Step 2 — Differential diagnosis
- Pituitary macroadenoma (commonest sellar mass in adults).
- Craniopharyngioma (calcified, cystic, children/older adults); Rathke cleft cyst.
- Meningioma (dural base, homogeneous enhancement); aneurysm; metastasis; hypophysitis.
Step 3 — Diagnosis & teaching points
Pituitary macroadenoma with pituitary apoplexy.
- Apoplexy = acute haemorrhage/infarction of an adenoma — thunderclap headache, ophthalmoplegia, visual loss.
- Endocrine emergency: check for hypocortisolism — give stress-dose steroids; urgent endocrine/neurosurgical review.

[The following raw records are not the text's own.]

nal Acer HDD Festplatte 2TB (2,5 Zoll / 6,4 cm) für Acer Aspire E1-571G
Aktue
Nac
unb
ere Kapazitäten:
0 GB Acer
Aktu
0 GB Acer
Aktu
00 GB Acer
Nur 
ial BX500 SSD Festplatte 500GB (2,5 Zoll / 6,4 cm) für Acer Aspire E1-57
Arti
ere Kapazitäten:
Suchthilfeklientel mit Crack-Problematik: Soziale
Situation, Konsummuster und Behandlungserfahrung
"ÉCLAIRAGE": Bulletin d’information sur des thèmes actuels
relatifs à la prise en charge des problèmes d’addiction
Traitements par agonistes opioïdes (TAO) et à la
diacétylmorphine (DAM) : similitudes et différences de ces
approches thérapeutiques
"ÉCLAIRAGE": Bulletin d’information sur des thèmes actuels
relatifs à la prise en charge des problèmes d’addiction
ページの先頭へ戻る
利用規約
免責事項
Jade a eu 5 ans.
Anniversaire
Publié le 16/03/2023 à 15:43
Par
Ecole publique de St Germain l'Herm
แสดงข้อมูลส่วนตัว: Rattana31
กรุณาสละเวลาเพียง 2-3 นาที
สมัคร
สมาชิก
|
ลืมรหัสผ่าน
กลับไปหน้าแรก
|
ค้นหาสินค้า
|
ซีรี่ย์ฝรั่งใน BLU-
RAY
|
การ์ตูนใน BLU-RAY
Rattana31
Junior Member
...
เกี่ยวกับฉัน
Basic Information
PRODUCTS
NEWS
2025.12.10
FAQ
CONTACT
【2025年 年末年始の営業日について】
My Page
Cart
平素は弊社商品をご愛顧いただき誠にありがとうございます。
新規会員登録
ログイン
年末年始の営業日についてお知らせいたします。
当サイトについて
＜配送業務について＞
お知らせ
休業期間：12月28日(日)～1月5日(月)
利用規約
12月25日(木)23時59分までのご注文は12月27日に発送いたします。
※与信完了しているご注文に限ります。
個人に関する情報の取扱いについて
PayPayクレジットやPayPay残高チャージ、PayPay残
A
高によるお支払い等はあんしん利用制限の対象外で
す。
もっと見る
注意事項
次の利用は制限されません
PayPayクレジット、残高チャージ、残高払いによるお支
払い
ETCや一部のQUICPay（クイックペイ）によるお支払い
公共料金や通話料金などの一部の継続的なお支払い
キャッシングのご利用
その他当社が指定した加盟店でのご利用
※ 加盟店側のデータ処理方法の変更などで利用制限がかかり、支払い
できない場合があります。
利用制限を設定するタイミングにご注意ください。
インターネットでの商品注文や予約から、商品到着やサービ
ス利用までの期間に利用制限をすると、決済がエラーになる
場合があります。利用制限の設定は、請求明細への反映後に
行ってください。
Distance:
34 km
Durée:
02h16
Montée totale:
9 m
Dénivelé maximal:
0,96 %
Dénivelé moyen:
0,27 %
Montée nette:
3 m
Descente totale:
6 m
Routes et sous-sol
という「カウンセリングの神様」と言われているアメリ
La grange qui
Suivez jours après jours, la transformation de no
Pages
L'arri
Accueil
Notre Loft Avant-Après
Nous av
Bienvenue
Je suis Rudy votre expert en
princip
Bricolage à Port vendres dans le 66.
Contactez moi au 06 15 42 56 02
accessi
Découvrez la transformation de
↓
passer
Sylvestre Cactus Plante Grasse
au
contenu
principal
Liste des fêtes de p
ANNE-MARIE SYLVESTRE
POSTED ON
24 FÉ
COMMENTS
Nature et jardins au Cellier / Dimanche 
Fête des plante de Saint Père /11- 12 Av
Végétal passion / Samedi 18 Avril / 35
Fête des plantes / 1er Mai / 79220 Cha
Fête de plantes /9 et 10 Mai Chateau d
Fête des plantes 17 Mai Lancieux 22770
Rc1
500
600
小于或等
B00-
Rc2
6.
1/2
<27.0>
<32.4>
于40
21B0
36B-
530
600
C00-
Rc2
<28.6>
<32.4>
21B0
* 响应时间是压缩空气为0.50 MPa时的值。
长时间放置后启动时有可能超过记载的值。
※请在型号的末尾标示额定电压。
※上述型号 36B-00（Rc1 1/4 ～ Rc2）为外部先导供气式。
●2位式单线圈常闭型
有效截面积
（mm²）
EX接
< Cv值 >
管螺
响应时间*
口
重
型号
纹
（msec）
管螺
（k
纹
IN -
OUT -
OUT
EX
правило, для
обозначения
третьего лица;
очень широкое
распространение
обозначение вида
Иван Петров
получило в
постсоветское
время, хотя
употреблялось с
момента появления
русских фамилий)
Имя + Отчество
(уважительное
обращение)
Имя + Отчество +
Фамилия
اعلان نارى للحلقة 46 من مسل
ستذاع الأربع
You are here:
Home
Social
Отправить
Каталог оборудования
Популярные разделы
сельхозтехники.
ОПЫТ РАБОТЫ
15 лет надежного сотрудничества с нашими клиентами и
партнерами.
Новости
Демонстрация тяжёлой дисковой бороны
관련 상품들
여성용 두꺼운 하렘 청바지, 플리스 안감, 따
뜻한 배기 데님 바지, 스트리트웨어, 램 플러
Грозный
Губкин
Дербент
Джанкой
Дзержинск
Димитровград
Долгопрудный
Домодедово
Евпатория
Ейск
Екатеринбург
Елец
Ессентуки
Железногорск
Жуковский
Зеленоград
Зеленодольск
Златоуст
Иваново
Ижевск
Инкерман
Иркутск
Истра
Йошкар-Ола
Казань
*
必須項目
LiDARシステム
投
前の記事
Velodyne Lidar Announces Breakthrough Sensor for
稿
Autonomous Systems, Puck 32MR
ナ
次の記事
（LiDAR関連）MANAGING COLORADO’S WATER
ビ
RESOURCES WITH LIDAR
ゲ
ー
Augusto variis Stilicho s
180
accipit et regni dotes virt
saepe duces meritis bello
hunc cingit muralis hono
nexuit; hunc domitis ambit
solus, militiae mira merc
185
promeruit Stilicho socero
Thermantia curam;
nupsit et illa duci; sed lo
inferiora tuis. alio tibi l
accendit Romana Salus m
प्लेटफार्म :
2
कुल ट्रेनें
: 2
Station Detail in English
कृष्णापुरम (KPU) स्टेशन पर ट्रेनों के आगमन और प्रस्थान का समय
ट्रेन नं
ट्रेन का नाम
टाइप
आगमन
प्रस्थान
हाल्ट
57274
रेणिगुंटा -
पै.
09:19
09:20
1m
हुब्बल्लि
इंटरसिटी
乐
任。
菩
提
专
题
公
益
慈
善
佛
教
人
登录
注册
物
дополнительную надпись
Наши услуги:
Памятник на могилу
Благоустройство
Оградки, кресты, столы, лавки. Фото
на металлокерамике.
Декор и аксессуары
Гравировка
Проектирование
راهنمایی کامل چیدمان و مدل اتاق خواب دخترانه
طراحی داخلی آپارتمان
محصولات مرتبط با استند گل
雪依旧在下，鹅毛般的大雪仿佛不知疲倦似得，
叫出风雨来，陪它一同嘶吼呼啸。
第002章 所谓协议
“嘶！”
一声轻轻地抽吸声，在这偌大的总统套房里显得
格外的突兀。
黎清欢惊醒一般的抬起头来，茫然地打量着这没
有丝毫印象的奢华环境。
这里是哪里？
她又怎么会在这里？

- Identify the normal gland and chiasm; note cavernous sinus & ICA relationship for surgery.
Related: sellar-mass discriminators are in the Differential Diagnosis Guide.
Educational use only. All illustrations are schematic teaching diagrams — not real patient MRI images — and these cases are simplified for learning. They do not substitute for formal training, local protocols, or clinical judgement, and must not be used to guide the care of any individual patient.